For this post I have a new daunting question. This question is does an Alphabet build a different Brain? In my reading of Proust and the Squid, I came across three ways of how the alphabet can help “build” one’s brain. The first explanation is that “the alphabet increases efficiency over other systems” (Wolf, pg. 60). The second reason is, “that the alphabet’s facilitation of novel thoughts, never before articulated” (Wolf, 60). The third and final reason is that “ the novice reader’s ease in acquiring an alphabetic system through their increased awareness of the sounds of speech” (Wolf, 60). All of these explanations are great but there is one in particular that focuses on one of our framing questions for the course.

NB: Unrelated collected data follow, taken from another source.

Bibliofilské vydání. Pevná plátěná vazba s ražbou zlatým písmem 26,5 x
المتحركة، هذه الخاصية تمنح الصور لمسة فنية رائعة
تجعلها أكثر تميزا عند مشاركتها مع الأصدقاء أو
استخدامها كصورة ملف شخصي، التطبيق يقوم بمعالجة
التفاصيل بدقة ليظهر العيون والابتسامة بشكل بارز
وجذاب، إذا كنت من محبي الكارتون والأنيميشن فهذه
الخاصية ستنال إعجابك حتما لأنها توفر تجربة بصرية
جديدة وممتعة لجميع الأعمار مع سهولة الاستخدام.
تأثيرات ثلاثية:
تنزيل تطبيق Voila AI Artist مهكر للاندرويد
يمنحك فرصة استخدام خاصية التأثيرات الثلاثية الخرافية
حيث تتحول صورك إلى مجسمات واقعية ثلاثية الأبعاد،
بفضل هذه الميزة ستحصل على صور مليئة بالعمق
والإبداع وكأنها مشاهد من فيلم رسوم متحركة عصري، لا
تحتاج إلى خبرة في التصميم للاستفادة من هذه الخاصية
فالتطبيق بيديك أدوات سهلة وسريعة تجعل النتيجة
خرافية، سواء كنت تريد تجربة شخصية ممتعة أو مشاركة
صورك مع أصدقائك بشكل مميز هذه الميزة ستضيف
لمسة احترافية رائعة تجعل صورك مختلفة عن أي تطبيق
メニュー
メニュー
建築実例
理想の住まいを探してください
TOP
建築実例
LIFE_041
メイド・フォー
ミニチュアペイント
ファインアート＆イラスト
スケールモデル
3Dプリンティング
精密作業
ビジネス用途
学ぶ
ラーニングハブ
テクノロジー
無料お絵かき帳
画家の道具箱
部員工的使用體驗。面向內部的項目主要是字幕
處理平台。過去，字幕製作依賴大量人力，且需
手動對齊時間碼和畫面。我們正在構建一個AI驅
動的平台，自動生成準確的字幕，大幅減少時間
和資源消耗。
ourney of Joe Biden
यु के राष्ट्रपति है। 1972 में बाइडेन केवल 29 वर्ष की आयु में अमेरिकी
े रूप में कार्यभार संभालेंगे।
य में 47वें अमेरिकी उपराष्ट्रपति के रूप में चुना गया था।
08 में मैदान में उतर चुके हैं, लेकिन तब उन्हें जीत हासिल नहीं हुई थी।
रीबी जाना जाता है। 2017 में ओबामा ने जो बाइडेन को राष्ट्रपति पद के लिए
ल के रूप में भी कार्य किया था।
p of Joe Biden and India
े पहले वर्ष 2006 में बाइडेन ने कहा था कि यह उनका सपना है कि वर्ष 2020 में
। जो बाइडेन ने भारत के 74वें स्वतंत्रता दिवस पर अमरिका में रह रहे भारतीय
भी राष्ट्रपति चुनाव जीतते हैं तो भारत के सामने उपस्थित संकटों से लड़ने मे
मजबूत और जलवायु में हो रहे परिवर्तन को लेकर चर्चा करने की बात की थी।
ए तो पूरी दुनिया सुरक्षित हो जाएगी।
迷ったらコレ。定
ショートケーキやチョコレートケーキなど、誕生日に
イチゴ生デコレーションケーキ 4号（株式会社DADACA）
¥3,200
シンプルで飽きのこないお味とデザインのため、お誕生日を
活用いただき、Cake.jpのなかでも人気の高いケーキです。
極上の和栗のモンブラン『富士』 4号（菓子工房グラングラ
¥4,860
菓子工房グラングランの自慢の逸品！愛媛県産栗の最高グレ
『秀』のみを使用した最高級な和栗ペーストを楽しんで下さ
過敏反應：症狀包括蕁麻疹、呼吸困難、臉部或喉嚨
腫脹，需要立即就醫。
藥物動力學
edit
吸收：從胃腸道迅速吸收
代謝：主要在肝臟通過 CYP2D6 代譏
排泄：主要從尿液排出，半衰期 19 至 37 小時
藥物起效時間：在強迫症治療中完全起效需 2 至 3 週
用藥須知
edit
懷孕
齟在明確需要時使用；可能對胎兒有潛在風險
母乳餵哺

The one explanation I want to focus on here is the last one, which talks about the alphabet and relating it to sounds of speech. While reading about this explanation in the book, I felt that it covered the question of how someone can become literate. Why I think this you ask? I thought of this because the explanation behind the idea says, and this is my understanding of it, that the alphabet gives readers more “awareness of speech” (Wolf, 66). Now for us who have been speaking English and know the alphabet like the back of our hand can have a hard time understanding this reasoning. This is because we have been around the language long enough that everything is automated and imprinted into our brains. For someone who is learning English as a second language this may not be the case. For an alphabet to be an alphabet it has to consist of certain characteristics in order to be “official”.   These characteristics can include vowels, syllables, ext. This is something that can be hard to grasp when leering English. But by learning the alphabet it causes your brain to “think differently”, as the author Maryanne Wolf would say. It causes a different thinking process because when you start learning different words and how they are pronounced, you see them in a different way. One now sees them as letters that make a certain number of syllables or vowels that make a long or a short sounds. It is just more than seeing letters and knowing how to pronounce them, you “see” the word as a whole and what it is composed of. By seeing this and understanding it, it can help increase your awareness when speaking the word. A great exercise for this when “seeing” the word is sounding it out. It allows you to verbally and visually understand why and what letters make certain sounds. Understanding this idea can help one become literate because it will allow them to understand how and why words sound the way they do. It will give them a different way of thinking and looking at the words, as stated by Maryanne Wolf as she answers her question, if an Alphabet builds a different Brain? Thanks for reading, let me know what you think!

1 comment:

  1. It is interesting to think back to how we all first started to learn how to read. As we looked at the weird lines on the paper, we couldn't understand how those things made any sense. We learned that every letter has a sound and those sounds make up words. During this time our brain was growing with information and forever changed. I wonder how people who don't read view the world compared to those who do.